“In times of radical change, the learners inherit the earth, while the learned find themselves perfectly equipped for a world that no longer exists.” - Erik Hoffer

October 4, 2010

There's good news and bad news regarding U.S. eBanking thefts

These days, all you have to do is blink and you'll miss something on the Internet. I was off-line for a day or two and when I came back on "the net" I discovered that the FBI, working in concert with police officials in Great Britain and the Ukraine moved to break up one of the groups using the ZeuS worm to steal funds from individuals, businesses and government agencies. Brian Krebs, as usual, kept track of all the developments on his KrebsonSecurity blog. If you missed the details of the story in your local paper, you can follow the progress of the story using the links below:
Sep. 29, 2010  "19 Arrested in Multi-Million Dollar ZeuS Heists"   (UK)
Sep. 30, 2010  "11 Charged In ZeuS & Money Mule Ring"   (UK)
Sep. 30, 2010  "U.S. Charges 37 Alleged Money Mules"  
Oct.     2, 2010  "Ukraine Detains 5 Individuals Tied to $70 Million in U.S. eBanking Heists"

The above is indeed great news. According to Krebs, "Investigators say the Ukrainian gang used the software to break into computers belonging to at least 390 U.S. companies, transferring victim funds to more than 3,500 so-called “money mules,” individuals in the United States willingly or unwittingly recruited to receive the cash and forward it overseas to the attackers."

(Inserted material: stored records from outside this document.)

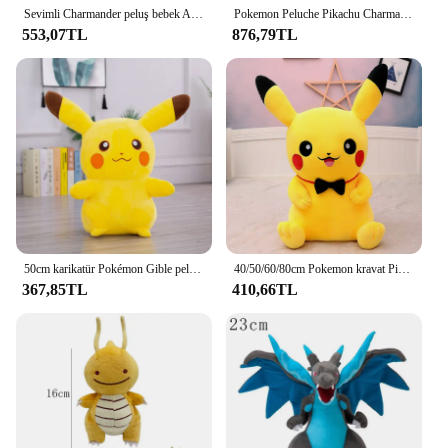
Sevimli Charmander peluş bebek Anime Pokemon Kawaii büyük dolması oyuncaklar yumuşak Plushies yüksek kalite kız erkek için noel hediyeleri doldurun
Pokemon Peluche Pikachu Charmander Squirtle Eevee Uyku Dev Doldurulmuş Hayvanlar Oyunları Fnaf Yumuşak Peluş Oyuncak Büyük Boy Çocuklar Için Hediyeler
553,07TL
876,79TL
50cm karikatür Pokémon Gible peluş oyuncak Kawaii Pokemon köpekbalığı hayvan yumuşak dolması bez bebek büyük boy sevimli yastık çocuklar için doğum günü hediyesi
40/50/60/80cm Pokemon kravat Pikachu bebek karikatür sevimli peluş oyuncak yastık çocuk's bebek büyük Pikachu hediyeler kız doğum günü hediyesi
367,85TL
410,66TL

The bad news is that there are still other groups using ZeuS to obtain account and password information, then making fraudulent electronic fund transfers and money mules to move the money out of the country and into the hands of the thieves at the top of the organization. Law enforcement and banking officials need to do a better job of letting users know how these groups operate and how users can improve the security of their individual and commercial accounts to prevent these thefts in the first place.

Once again, if you don't have KrebsonSecurity on your RSS feed or your daily reading list, you're missing an important source of information about keeping your own computers or your company's computers secure.